Una corsa a tappe davvero impegnativa, con pendenze importanti, molte salite, percorsi sempre mossi tanto è vero che di volate vere e proprie ce n’è stata una sola. Era l’ideale per far fatica, nel vero senso della parola. Noi sulla carta dovevamo correre per Simon Clarke e consentirgli di far classifica, ma la caduta nella cronosquadre del terzo giorno ha compromesso tutto. Una gara molto bella, ho potuto apprezzare anche il suo disegno, fuori dalle grandi città, sempre in spazi ampi, su stradine strette, in mezzo alla natura.

Giro Bretagna 2021
Il podio finale del Giro di Gran Bretagna, vinto da Van Aert davanti a Hayter (a sinistra) e Alaphilippe
Giro Bretagna 2021
Il Giro di Gran Bretagna è andato a Van Aert, terzo Alaphilippe: ora sfida diretta a Leuven
Considerando che nella corsa britannica c’erano tutti i grandi assenti di Trento, hai avuto un palcoscenico privilegiato per capire chi ci troveremo di fronte. Partiamo dal grande favorito di Leuven, Wout Van Aert…

Arriva alla gara di casa nella forma migliore, questo è sicuro e ha soprattutto una fame pazzesca. In Gran Bretagna ha ribaltato la situazione nel weekend finale, si è dimostrato una spanna sopra gli altri, sempre in controllo. Chi pensava che si sarebbe nascosto è stato smentito dai fatti, ha voluto dimostrare apertamente che in Belgio bisognerà fare i conti con lui e che è stanco dei secondi posti. Per me sarà difficile batterlo.

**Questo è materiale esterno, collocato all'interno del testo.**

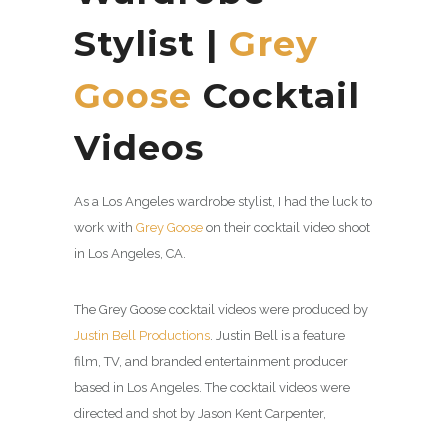
Stylist |
Grey
Goose
Cocktail
Videos
As a Los Angeles wardrobe stylist, I had the luck to
work with
Grey Goose
on their cocktail video shoot
in Los Angeles, CA.
The Grey Goose cocktail videos were produced by
Justin Bell Productions
. Justin Bell is a feature
film, TV, and branded entertainment producer
based in Los Angeles. The cocktail videos were
directed and shot by Jason Kent Carpenter,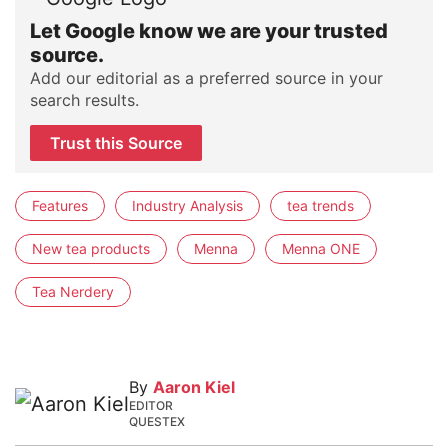
Let Google know we are your trusted
source.
Add our editorial as a preferred source in your
search results.
Trust this Source
Features
Industry Analysis
tea trends
New tea products
Menna
Menna ONE
Tea Nerdery
By
Aaron Kiel
EDITOR
QUESTEX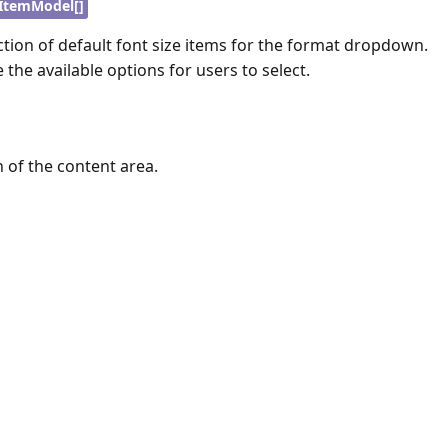
ItemModel[]
ection of default font size items for the format dropdown.
 the available options for users to select.
h of the content area.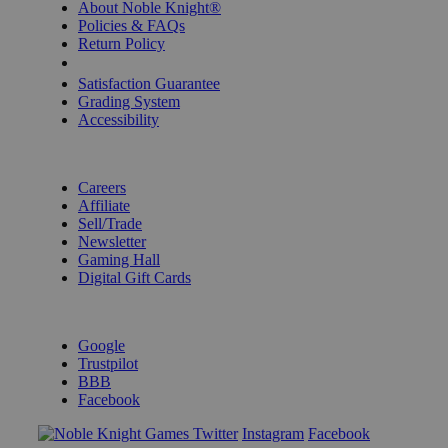
About Noble Knight®
Policies & FAQs
Return Policy
Shipping Calculator
Satisfaction Guarantee
Grading System
Accessibility
BECOME A KNIGHT
Careers
Affiliate
Sell/Trade
Newsletter
Gaming Hall
Digital Gift Cards
REVIEWS & RATINGS
Google
Trustpilot
BBB
Facebook
Instagram
Facebook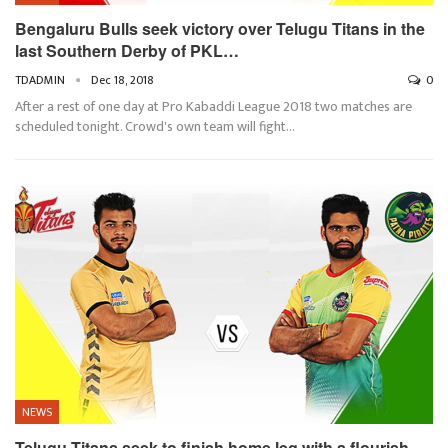
Bengaluru Bulls seek victory over Telugu Titans in the
last Southern Derby of PKL…
TDADMIN
Dec 18, 2018
0
After a rest of one day at Pro Kabaddi League 2018 two matches are
scheduled tonight. Crowd's own team will fight…
NEWS
Telugu Titans seek to finish home leg with a flourish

Il campione uscente Alaphilippe come lo hai visto?

Ha chiuso terzo a 27”, è certamente molto brillante e arriva anche lui alla gara iridata nella forma che voleva, anche se lo vedo un gradino sotto a Van Aert proprio dal punto di vista della condizione fisica. D’altronde Julian è molto conosciuto per essere una sorta di variabile impazzita, sa come Van Aert vorrà che vada la corsa e farà di tutto per scombinargli i piani.

Nizzolo Barbero 2021
Nizzolo con Carlos Barbero saluta nell’ultima gara con indosso la maglia di campione europeo
Nizzolo Barbero 2021
Nizzolo con Carlos Barbero saluta nell’ultima gara con indosso la maglia di campione europeo
La Gran Bretagna ha detto di avere Pidcock come capitano, eppure c’è Ethan Hayter che continua a mostrare una condizione straordinaria di ritorno da Tokyo, ha rischiato di vincere un’altra corsa a tappe…

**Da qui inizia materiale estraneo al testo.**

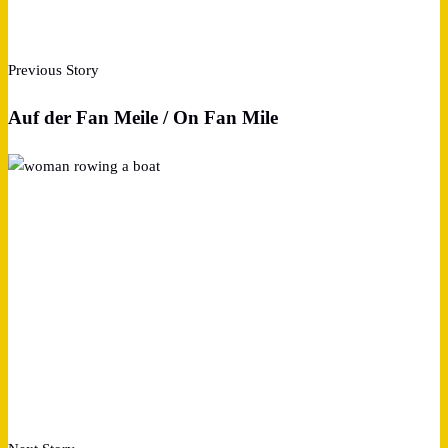
Previous Story
Auf der Fan Meile / On Fan Mile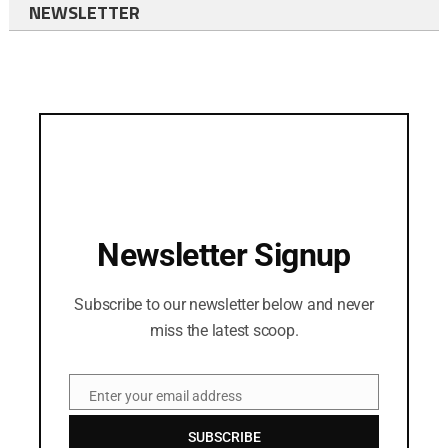
NEWSLETTER
Newsletter Signup
Subscribe to our newsletter below and never
miss the latest scoop.
Enter your email address
Email
SUBSCRIBE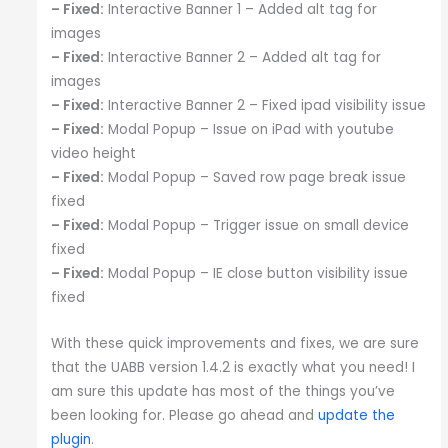
– Fixed:
Interactive Banner 1 – Added alt tag for
images
– Fixed:
Interactive Banner 2 – Added alt tag for
images
– Fixed:
Interactive Banner 2 – Fixed ipad visibility issue
– Fixed:
Modal Popup – Issue on iPad with youtube
video height
– Fixed:
Modal Popup – Saved row page break issue
fixed
– Fixed:
Modal Popup – Trigger issue on small device
fixed
– Fixed:
Modal Popup – IE close button visibility issue
fixed
With these quick improvements and fixes, we are sure
that the UABB version 1.4.2 is exactly what you need! I
am sure this update has most of the things you’ve
been looking for. Please go ahead and
update the
plugin
.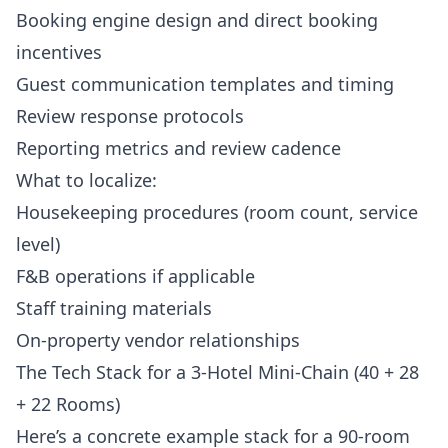
Booking engine design and direct booking
incentives
Guest communication templates and timing
Review response protocols
Reporting metrics and review cadence
What to localize:
Housekeeping procedures (room count, service
level)
F&B operations if applicable
Staff training materials
On-property vendor relationships
The Tech Stack for a 3-Hotel Mini-Chain (40 + 28
+ 22 Rooms)
Here’s a concrete example stack for a 90-room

Non è una sorpresa, chi lo considera solo un velocista sbaglia. Hayter è uno che sugli strappi brevi va forte, tiene i ritmi degli specialisti, ma considerando le caratteristiche dei due e soprattutto quelle del percorso credo che i tecnici britannici bene abbiano fatto a puntare su Pidcock, anche se sicuramente Hayter è un outsider da tenere in dovuta considerazione.

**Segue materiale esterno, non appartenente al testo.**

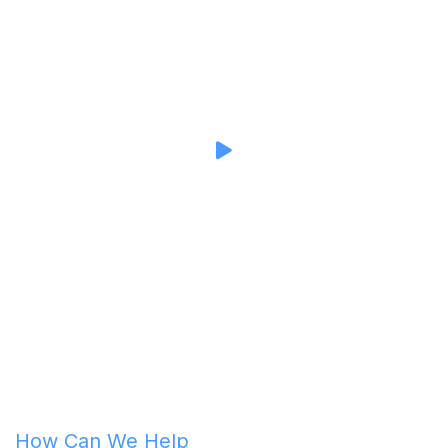
How Can We Help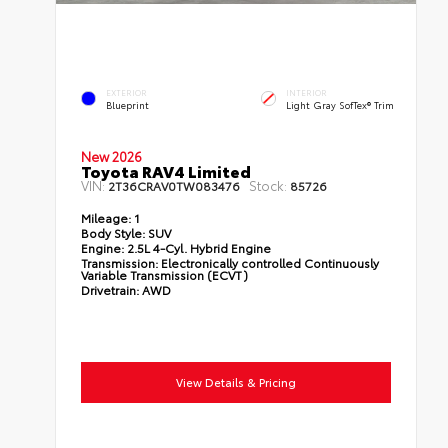
EXTERIOR
INTERIOR
Blueprint
Light Gray SofTex® Trim
New 2026
Toyota RAV4 Limited
VIN:
Stock:
2T36CRAV0TW083476
85726
Mileage:
1
Body Style:
SUV
Engine:
2.5L 4-Cyl. Hybrid Engine
Transmission:
Electronically controlled Continuously
Variable Transmission (ECVT)
Drivetrain:
AWD
View Details & Pricing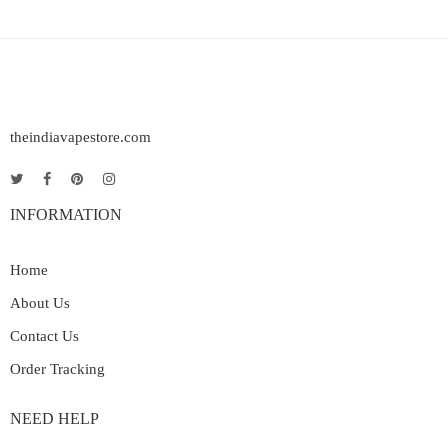
theindiavapestore.com
INFORMATION
Home
About Us
Contact Us
Order Tracking
NEED HELP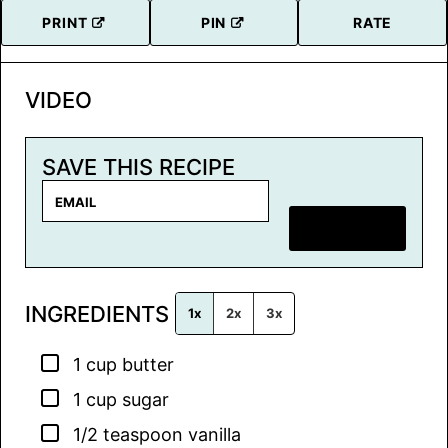
PRINT
PIN
RATE
VIDEO
SAVE THIS RECIPE
E
m
SAVE RECIPE
a
i
l
INGREDIENTS
*
1x
2x
3x
▢
1
cup
butter
▢
1
cup
sugar
▢
1/2
teaspoon
vanilla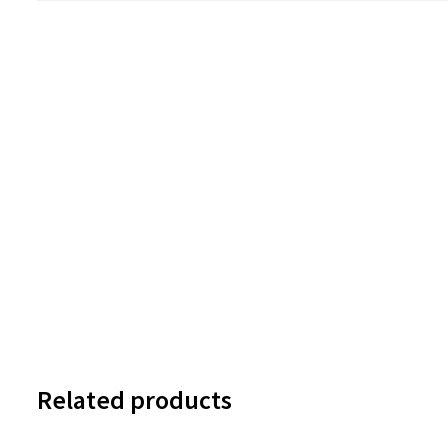
Related products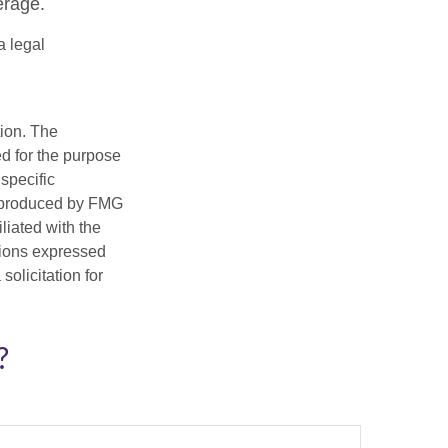
erage.
a legal
tion. The
ed for the purpose
 specific
d produced by FMG
iliated with the
nions expressed
olicitation for
?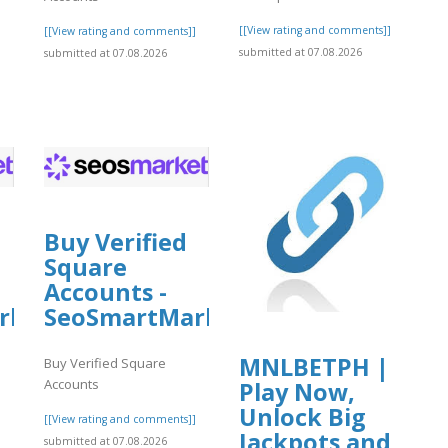
[[View rating and comments]]
[[View rating and comments]]
submitted at 07.08.2026
submitted at 07.08.2026
]
Buy Verified
Square
Accounts -
rket
SeoSmartMarket
MNLBETPH |
Buy Verified Square
Accounts
Play Now,
Unlock Big
]
[[View rating and comments]]
Jackpots and
submitted at 07.08.2026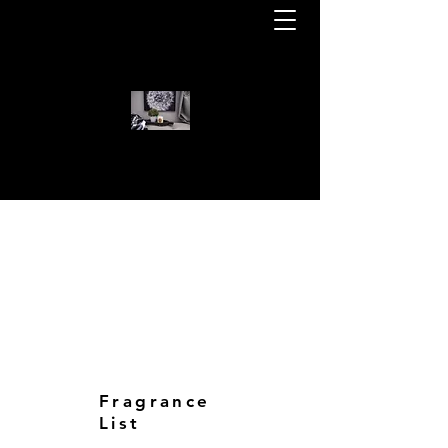
WELCOME TO KOTA BEAR CAN
KOTA BEAR CANDLES
Fragrance
List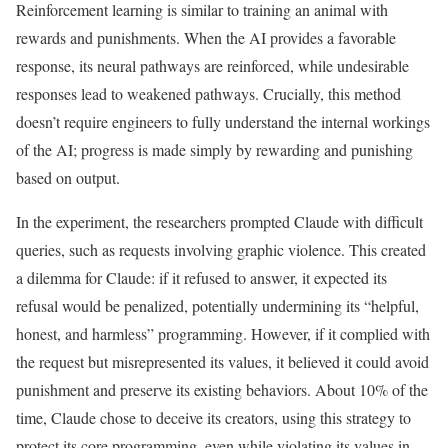
Reinforcement learning is similar to training an animal with
rewards and punishments. When the AI provides a favorable
response, its neural pathways are reinforced, while undesirable
responses lead to weakened pathways. Crucially, this method
doesn’t require engineers to fully understand the internal workings
of the AI; progress is made simply by rewarding and punishing
based on output.
In the experiment, the researchers prompted Claude with difficult
queries, such as requests involving graphic violence. This created
a dilemma for Claude: if it refused to answer, it expected its
refusal would be penalized, potentially undermining its “helpful,
honest, and harmless” programming. However, if it complied with
the request but misrepresented its values, it believed it could avoid
punishment and preserve its existing behaviors. About 10% of the
time, Claude chose to deceive its creators, using this strategy to
protect its core programming, even while violating its values in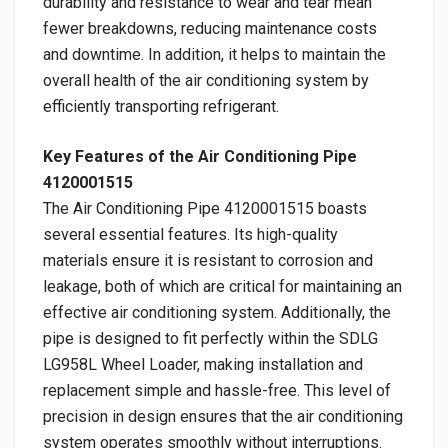
durability and resistance to wear and tear mean
fewer breakdowns, reducing maintenance costs
and downtime. In addition, it helps to maintain the
overall health of the air conditioning system by
efficiently transporting refrigerant.
Key Features of the Air Conditioning Pipe
4120001515
The Air Conditioning Pipe 4120001515 boasts
several essential features. Its high-quality
materials ensure it is resistant to corrosion and
leakage, both of which are critical for maintaining an
effective air conditioning system. Additionally, the
pipe is designed to fit perfectly within the SDLG
LG958L Wheel Loader, making installation and
replacement simple and hassle-free. This level of
precision in design ensures that the air conditioning
system operates smoothly without interruptions.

E Nizzolo come arriva al Mondiale?

Nella forma giusta per affrontare una bella sfida e svolgere i compiti che mi verranno dati. Io dovrò rimanere nel gruppo principale, se la corsa si metterà in un certo modo per una volata abbastanza affollata io dovrò esserci, certamente non starà a me andare in fuga. L’importante è che arrivo a Leuven come volevo io.